Wretched man! he knoweth not how evilly he is deceived when leaving his lowly station and obedience he seeketh higher place. Such an one is soon puffed up by a little knowledge and is slow to become a good Clerk. God grant that he become not altogether a worldling; that of his own motion and for the sake of worthless learning doth risk the loss of virtue and blacken the repute of a good name.

(4) The third temptation is when one that is already a Clerk and learned doth aspire to the Priesthood, to high preferment or to any other dignity, on the plea of some holy motive such as u that of being the more able to be of profit to others, or of teaching better or of preaching more frequently. Although such an one may seem to have a good motive, yet inwardly he is weighed down by grievous pride in that he is in haste to go up higher so as to appear greater than his fellows.

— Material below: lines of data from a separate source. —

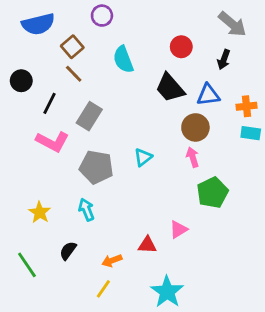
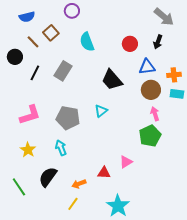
blue semicircle: (38, 24) -> (27, 17), size x0.7
red circle: (181, 47) -> (130, 44), moved
brown line: (74, 74) -> (33, 42), moved
black trapezoid: (170, 88) -> (112, 80), moved
gray rectangle: (89, 116) -> (63, 71), moved
brown circle: (195, 127) -> (151, 90), moved
pink L-shape: (52, 142) -> (30, 115), moved, turned -45
pink arrow: (193, 157) -> (155, 114), moved
black semicircle: (68, 251) -> (48, 177), size x1.5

In that he loveth not lowly subjection and is unwilling to despise himself, he doth diligently beseech his friends that they recommend him for promotion, but heedeth not the danger of his own soul.

Alas! when he hath attained that little short-lived shadow of glory, gotten with a great effort, an effort indeed far greater than that which would suffice to deprive him of every honour, in how evil a case will he find his conscience.

(5) Let him who would be delivered from these three temptations pray God every day to save him from pride and vain conceit, and keep him in lowly subjection and perfect obedience; for pride doth make a man to be inwardly blind and without savour, 141and outwardly a vain babbler, presumptuous, ignorant of himself and despising others; and, what is worse, to seek lordship over others is clearly enough a sign of perdition and leadeth to many evils. When a certain Brother was talking with Florentius in his cell the Master said, amongst other things: “Ye should study to give yourselves to lowliness, then may ye make progress and become worthy of the Grace of God.”